Start of Material for this exercise

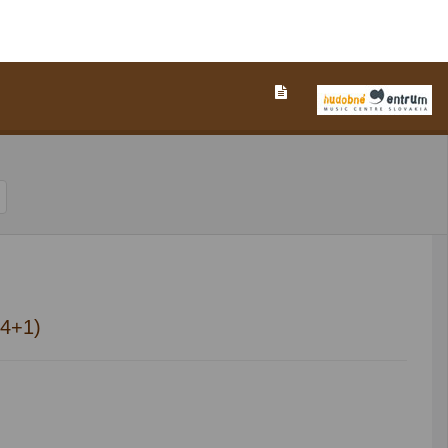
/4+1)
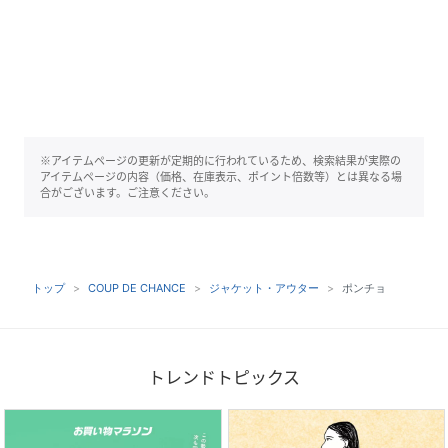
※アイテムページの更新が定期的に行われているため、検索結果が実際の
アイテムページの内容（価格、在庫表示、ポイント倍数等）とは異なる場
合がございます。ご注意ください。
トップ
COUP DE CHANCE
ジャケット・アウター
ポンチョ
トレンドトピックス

End of Material for this exercise
Start of Material for this exercise

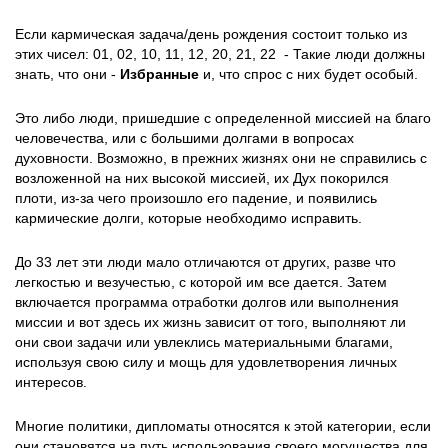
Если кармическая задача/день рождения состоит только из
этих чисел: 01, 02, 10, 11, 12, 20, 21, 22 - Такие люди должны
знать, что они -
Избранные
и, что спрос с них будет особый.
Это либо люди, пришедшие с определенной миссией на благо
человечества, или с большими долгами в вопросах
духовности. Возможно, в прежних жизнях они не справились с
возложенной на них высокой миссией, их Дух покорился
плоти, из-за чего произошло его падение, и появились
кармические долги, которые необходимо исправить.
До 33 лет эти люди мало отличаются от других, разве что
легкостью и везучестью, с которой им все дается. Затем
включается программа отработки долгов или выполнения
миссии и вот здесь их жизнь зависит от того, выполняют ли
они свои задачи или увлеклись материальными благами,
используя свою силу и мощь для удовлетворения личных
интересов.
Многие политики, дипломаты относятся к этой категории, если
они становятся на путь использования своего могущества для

End of Material for this exercise
Start of Material for this exercise

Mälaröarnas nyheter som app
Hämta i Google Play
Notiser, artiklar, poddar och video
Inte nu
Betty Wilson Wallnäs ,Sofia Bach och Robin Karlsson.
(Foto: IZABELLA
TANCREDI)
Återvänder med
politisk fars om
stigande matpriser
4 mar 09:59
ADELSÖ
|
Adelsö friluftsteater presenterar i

End of Material for this exercise

Try it:
The required output is every line above from the one with "они свои задачи" down to the one with "они становятся на", restated word for word, ends included.

Output below:
они свои задачи или увлеклись материальными благами,
используя свою силу и мощь для удовлетворения личных
интересов.
Многие политики, дипломаты относятся к этой категории, если
они становятся на путь использования своего могущества для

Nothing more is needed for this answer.